例の場合、窒素の施肥基準は20㎏/10a、仮比重は0.8なので、施肥基準は12.50mg/100gとなります。
②①から畑の肥料残量を引く
施肥基準から畑の肥料残量(土壌分析値)を引いて、施肥成分量を求めます。
12.50mg/100g- 3.5mg/100g= 9mg/100g
施肥成分量は9mg/100gとなります。
この値はいったん保留して、次に有機肥料の成分量を求めます。
③有機肥料の成分量をmg/100gに単位変換する
例によって、有機肥料の窒素成分は4%です。
100gの有機肥料の中に4gの窒素があることになるので、4g/100gとなり、単位をgからmgに変えて4,000mg/100gとなります。
④窒素成分に肥効率をかける
例によって、肥効率は60%なので、4,000mg/100g中の60%が実際の肥料成分となります。

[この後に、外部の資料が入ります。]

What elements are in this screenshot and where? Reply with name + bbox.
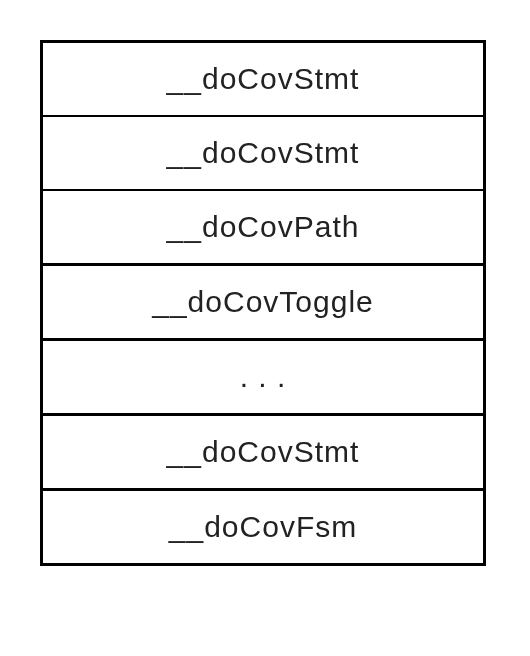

4,000(窒素成分)×0.6(肥効率) =2,400mg/100g
⑤施肥成分量を有機肥料の成分量で割る
②で保留した9mg/100gの施肥成分量を④の値で割って肥料撒布量を求めます。
9mg÷ 2,400mg= 0.00375mg/100g
これで土壌100gあたりの施肥量が求まったので、これを10aの肥料撒布量に単位変換します。

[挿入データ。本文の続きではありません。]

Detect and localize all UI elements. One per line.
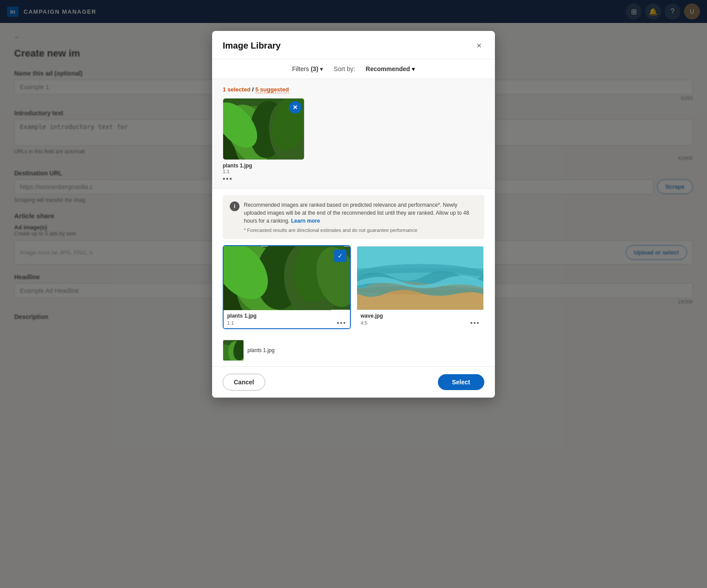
sortby-chevron-icon: ▾ bbox=[412, 65, 415, 72]
selected-check-badge: ✓ bbox=[334, 250, 346, 262]
suggested-link[interactable]: 5 suggested bbox=[255, 86, 289, 93]
remove-selected-image-button[interactable]: ✕ bbox=[289, 101, 301, 114]
modal-filter-bar: Filters (3) ▾ Sort by: Recommended ▾ bbox=[212, 59, 495, 79]
cancel-button[interactable]: Cancel bbox=[223, 374, 265, 391]
info-text: Recommended images are ranked based on p… bbox=[244, 201, 477, 225]
grid-image-item-plants[interactable]: ✓ plants 1.jpg 1:1 ••• bbox=[223, 245, 351, 329]
selected-images-row: ✕ plants 1.jpg 1:1 ••• bbox=[223, 98, 484, 183]
info-icon: i bbox=[230, 201, 239, 211]
page-background: ← Create new im Name this ad (optional) … bbox=[0, 23, 707, 588]
filter-chevron-icon: ▾ bbox=[320, 65, 323, 72]
plants-thumbnail bbox=[224, 246, 350, 310]
image-grid: ✓ plants 1.jpg 1:1 ••• bbox=[212, 245, 495, 336]
grid-image-name-plants: plants 1.jpg bbox=[227, 313, 346, 319]
learn-more-link[interactable]: Learn more bbox=[291, 218, 320, 224]
modal-close-button[interactable]: × bbox=[474, 40, 484, 52]
grid-image-ratio-wave: 4:5 bbox=[361, 320, 367, 326]
filters-button[interactable]: Filters (3) ▾ bbox=[292, 65, 323, 72]
image-library-modal: Image Library × Filters (3) ▾ Sort by: R… bbox=[212, 31, 495, 398]
sortby-label: Sort by: bbox=[334, 65, 355, 72]
info-box: i Recommended images are ranked based on… bbox=[223, 195, 484, 239]
modal-overlay: Image Library × Filters (3) ▾ Sort by: R… bbox=[0, 0, 707, 588]
modal-title: Image Library bbox=[223, 41, 281, 51]
grid-item-footer-plants: plants 1.jpg 1:1 ••• bbox=[224, 310, 350, 328]
info-content: Recommended images are ranked based on p… bbox=[244, 201, 477, 233]
grid-image-name-wave: wave.jpg bbox=[361, 313, 480, 319]
bottom-thumb-name: plants 1.jpg bbox=[247, 347, 274, 353]
grid-image-meta-wave: 4:5 ••• bbox=[361, 319, 480, 326]
select-button[interactable]: Select bbox=[438, 374, 484, 390]
filters-label: Filters bbox=[292, 65, 309, 72]
modal-body: 1 selected / 5 suggested bbox=[212, 79, 495, 366]
selected-image-item: ✕ plants 1.jpg 1:1 ••• bbox=[223, 98, 304, 183]
grid-more-plants[interactable]: ••• bbox=[337, 319, 346, 326]
thumb-mini-plants bbox=[223, 340, 244, 361]
selected-image-wrap: ✕ bbox=[223, 98, 304, 160]
selected-image-more-icon[interactable]: ••• bbox=[223, 175, 233, 183]
sortby-button[interactable]: Recommended ▾ bbox=[366, 65, 415, 72]
wave-thumbnail bbox=[357, 246, 483, 310]
grid-image-meta-plants: 1:1 ••• bbox=[227, 319, 346, 326]
selected-image-ratio: 1:1 bbox=[223, 169, 229, 174]
info-footnote: * Forecasted results are directional est… bbox=[244, 228, 477, 233]
selected-count: 1 selected / 5 suggested bbox=[223, 86, 484, 93]
bottom-thumbnail-area: plants 1.jpg bbox=[212, 336, 495, 366]
grid-image-item-wave[interactable]: wave.jpg 4:5 ••• bbox=[356, 245, 484, 329]
grid-image-ratio-plants: 1:1 bbox=[227, 320, 234, 326]
selected-image-name: plants 1.jpg bbox=[223, 163, 252, 169]
filter-count: (3) bbox=[311, 65, 318, 72]
grid-item-footer-wave: wave.jpg 4:5 ••• bbox=[357, 310, 483, 328]
bottom-thumb-image bbox=[223, 340, 244, 361]
selected-count-text: 1 selected bbox=[223, 86, 251, 93]
slash-separator: / bbox=[252, 86, 255, 93]
selected-section: 1 selected / 5 suggested bbox=[212, 79, 495, 189]
sortby-value: Recommended bbox=[366, 65, 410, 72]
modal-header: Image Library × bbox=[212, 31, 495, 59]
modal-footer: Cancel Select bbox=[212, 366, 495, 398]
grid-more-wave[interactable]: ••• bbox=[470, 319, 480, 326]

⑥⑤の値に、はやみ表の係数をかけて10aあたりの肥料散布量を求める
はやみ表より、仮比重0.8の時の係数は1,600,000です。
この係数をかけると単位がmg/100gからkg/10aに変換されます。
0.00375× 1,600,000= 6,000kg/10a
以上から、施肥基準に基づく適切な肥料撒布量は6,000kg/10aとなります。
さらに深く知りたい方へ
現場では6t/10aの有機肥料を撒くことはない
今回は有機肥料の計算を分かりやすく説明するものです。慣行農法から有機農法に変える時、耕作放棄地の開墾時には6t撒くことがありますが、一般的な施肥ではそこまで大量には撒きません。
僕の中で有機肥料の施肥には3つのお約束があります。
①頭打ちになる肥料成分から求める
今回の例のように、窒素成分4%の有機肥料を6tも畑に撒けば、肥効率が高いリン酸やカリウムが過剰になる可能性があります。
例えば、スイートコーンの施肥基準はN:P:K=20:20:20です。
肥効率が窒素60%、リン酸80%、カリウム90%で、肥料成分が窒素4%、リン酸4%、カリウム1%の豚糞堆肥を用いる場合、窒素肥料をベースに計算するとリン酸が過剰になります。
肥料成分量と肥効率を加味して、最も多く施肥されるであろう成分に見当をつけてから肥料計算し、足りない成分は他の肥料と組み合わせます。
窒素以外の成分でも肥効率が変わるだけで計算の仕方は同じです。
②有機肥料の施肥量は土壌質量の3%以下にする
今回の例では、土壌質量は160tでした。その3%となると、最大4.8tの施肥量となります。一度にたくさんの肥料を施肥すると土壌環境が急激に変わり、病害虫が増加するなど作物に悪影響が出ます。
③地力窒素の養分を予測する
有機肥料の窒素の肥効率は低く、翌年以降に少しずつ養分を供給します。これを地力窒素と言います。土壌分析の無機体窒素値には、ほとんどの地力窒素は含まれません。土壌中有機物量や昨年撒布した有機肥料の肥効率から、地力窒素による養分供給量を予測して、施肥設計します。これらを加味しないと窒素過多になる可能性があります。
まとめ
分かりやすく伝わったでしょうか。。?
有機肥料の施肥設計は奥が深く、ここだけでは語れていないことがごまんとあります。土壌の性質、C/N比、肥料の分解速度、土壌の物理性、CEC、腐植などなど。全てを考慮して最善の施肥設計をするのはとても難しいですが、そこが農業の面白さだと思います。
お読み下さり、ありがとうございました。